La détérioration de la Grande Barrière de corail en Australie décime les poissons nettoyeurs et les rend moins subtils dans leur tâche. Une étude de l’Université de Neuchâtel montre que leur densité de population s’est réduite de 80% en raison de dommages subis à leur environnement, une proportion bien plus grande que celle affectant les autres espèces peuplant le récif. Ces travaux sont publiés dans la revue scientifique Global Change Biology. Mauvaise nouvelle pour l’écosystème de la Grande Barrière de corail : la multiplication des cyclones survenus en 2014 et 2015, conjuguée au phénomène climatique El Niño de 2016, a eu des conséquences directes sur la qualité du travail des poissons nettoyeurs.
Directeur du laboratoire d’éco-éthologie de l’UniNE, Redouan Bshary étudie depuis vingt ans le comportement des labres nettoyeurs de l’espèce Labroides dimidiatus. Doctorante dans son groupe de recherche, Zegni Triki a pu comparer des données collectées en 2003 et 2010/2011 avec celles récoltées en 2014 et 2016, afin de mesurer les effets de perturbations climatiques de ces dernières années sur les interactions entre les poissons nettoyeurs et leurs «clients». Sur le récif corallien, deux types de «clients» se côtoient : les visiteurs et les résidents. Les visiteurs sont des poissons qui ont le choix entre différents nettoyeurs, alors que les résidents, eux, n’ont pas le luxe de choisir. Avant les perturbations, les nettoyeurs donnaient systématiquement la priorité du service de nettoyage aux visiteurs, ce qui était une bonne décision stratégique. Mais en 2016, cette stratégie a disparu.

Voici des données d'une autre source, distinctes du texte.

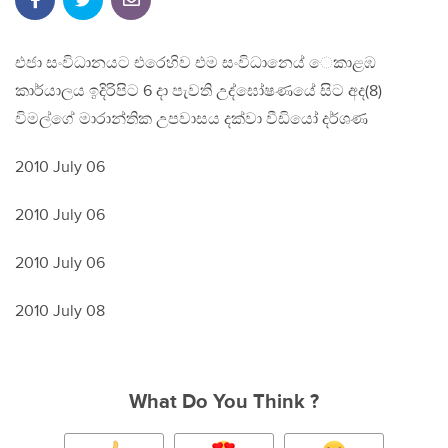
එජා සංවිධානයට එරෙහිව එම සංවිධානෙය් ෙකාළඹ
කාර්යාලය ඉදිරිපිට 6 දා පැවති උද්ඝෝෂණයේ සිට අද(8)
විමල්ගේ මාරාන්තික උපවාසය දක්වා වීඩියෝ දර්ශණ
2010 July 06
2010 July 06
2010 July 06
2010 July 08
What Do You Think ?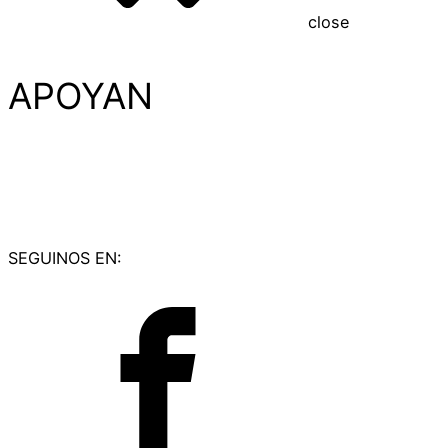
close
APOYAN
SEGUINOS EN: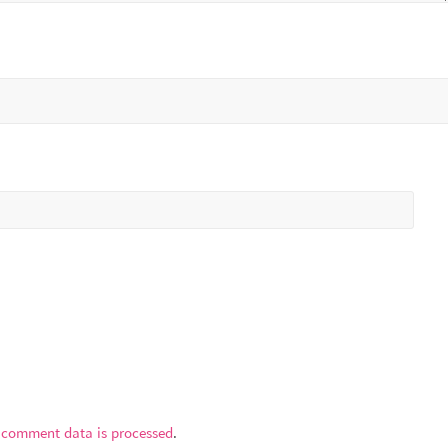
 comment data is processed
.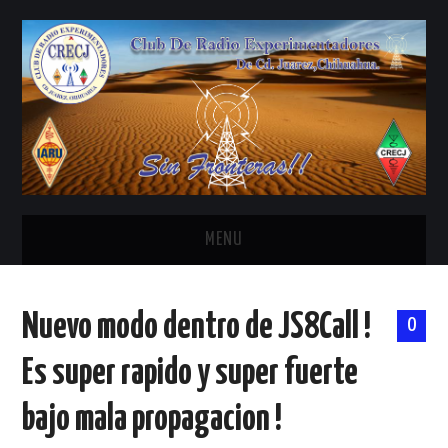
MENU
INICIO
Nuevo modo dentro de JS8Call !
0
ANTENAS Y ACCESORIOS
Es super rapido y super fuerte
AREDN
bajo mala propagacion !
BANDA CIVIL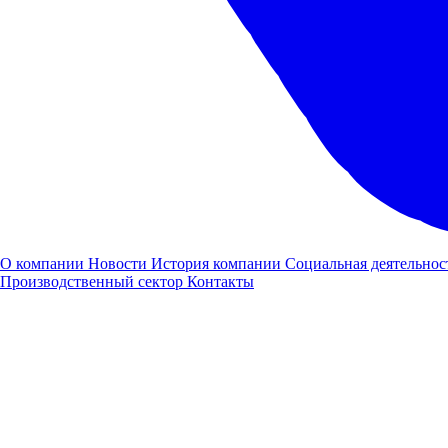
Заявка на
лизинг
О компании
Новости
История компании
Социальная деятельнос
Производственный сектор
Контакты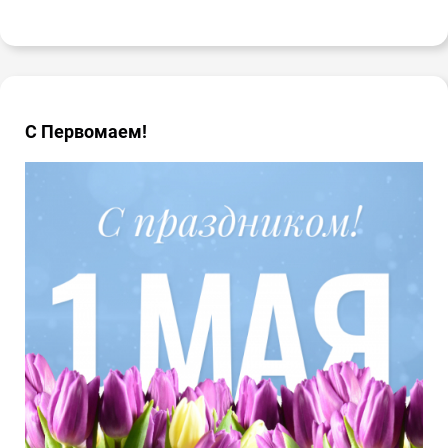
С Первомаем!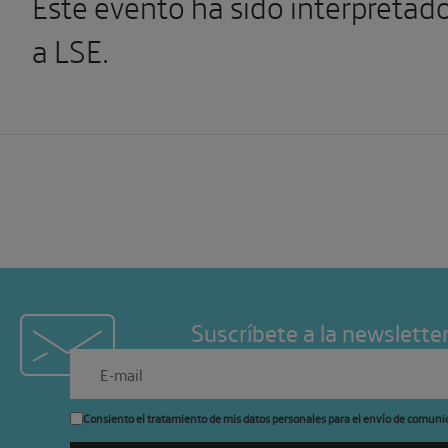
Este evento ha sido interpretad
a LSE.
Suscríbete a la newslette
Consiento el tratamiento de mis datos personales para el envío de comuni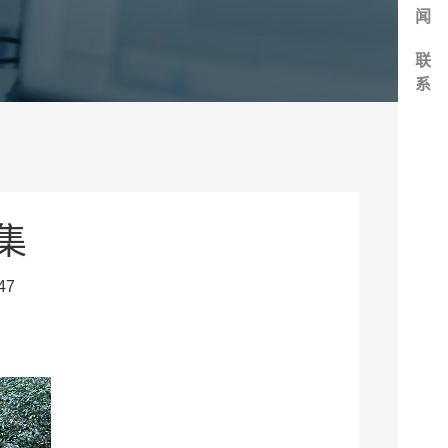
闻
联
系
集
47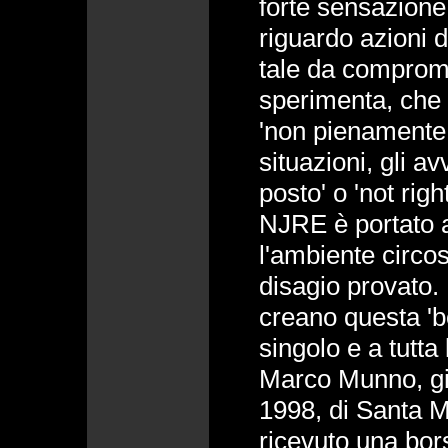
forte sensazione
riguardo azioni 
tale da comprome
sperimenta, che
'non pienamente 
situazioni, gli 
posto' o 'not righ
NJRE è portato a
l'ambiente circos
disagio provato. 
creano questa 'bo
singolo e a tutta
Marco Munno, gi
1998, di Santa 
ricevuto una bors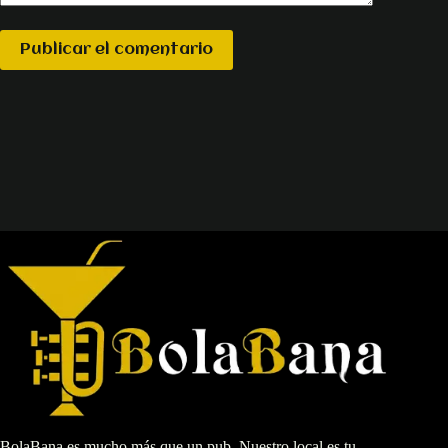
Publicar el comentario
BolaBana es mucho más que un pub. Nuestro local es tu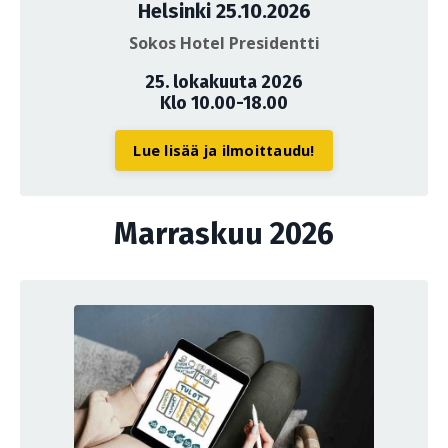
Helsinki 25.10.2026
Sokos Hotel Presidentti
25. lokakuuta 2026
Klo 10.00-18.00
Lue lisää ja ilmoittaudu!
Marraskuu 2026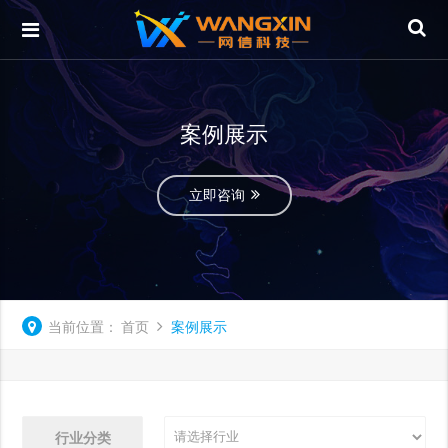
案例展示
立即咨询
当前位置：
首页
案例展示
行业分类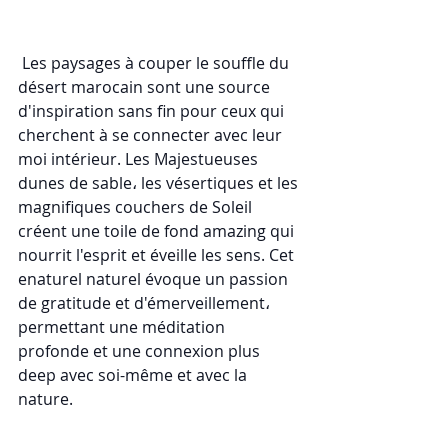
 Les paysages à couper le souffle du 
désert marocain sont une source 
d'inspiration sans fin pour ceux qui 
cherchent à se connecter avec leur 
moi intérieur. Les Majestueuses 
dunes de sable، les vésertiques et les 
magnifiques couchers de Soleil 
créent une toile de fond amazing qui 
nourrit l'esprit et éveille les sens. Cet 
enaturel naturel évoque un passion 
de gratitude et d'émerveillement، 
permettant une méditation 
profonde et une connexion plus 
deep avec soi-même et avec la 
nature. 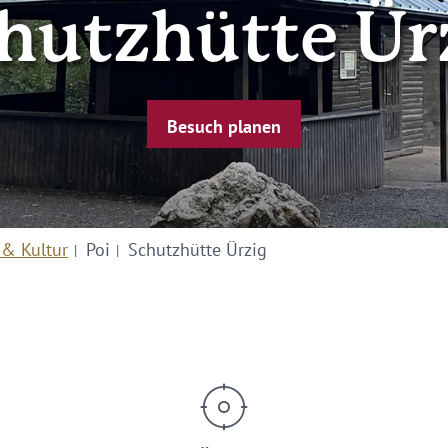
hutzhütte Ür
Besuch planen
 & Kultur
Poi
Schutzhütte Ürzig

En effet, Zegni Triki et ses collègues ont noté que la réduction du nombre des nettoyeurs s’accompagnait d’une augmentation significative du nombre de visiteurs cherchant un service de nettoyage. «Comme il y a trop peu de nettoyeurs, se déplacer est trop coûteux en énergie pour les visiteurs qui ont donc plutôt tendance à attendre. Mais en procédant ainsi, ils ne bénéficient plus de traitement prioritaire de la part des nettoyeurs. La stratégie devient donc moins sophistiquée», constate Redouan Bshary. Autre changement de comportement par rapport aux années 2000 : une diminution de la sensibilité du labre nettoyeur à sa réputation. En 2006 et 2011 en effet, Redouan Bshary et ses collègues avaient montré que le labre nettoyeur se montrait plus coopératif lorsqu’il se savait observé par un client potentiel. Or cette sensibilité à la réputation s’est désormais amoindrie. Aujourd’hui, les labres prélevés dans un récif corallien plus détérioré se montrent moins efficaces dans leur tâche, alors qu’ils devraient logiquement faire bonne figure pour préserver leur réputation.
Les scientifiques soulignent cependant que cet effet est lié aux capacités d’apprentissage individuelles des poissons nettoyeurs. Il peut donc être réversible, pour autant que l’on parvienne à redonner au corail sa vigueur d’antan.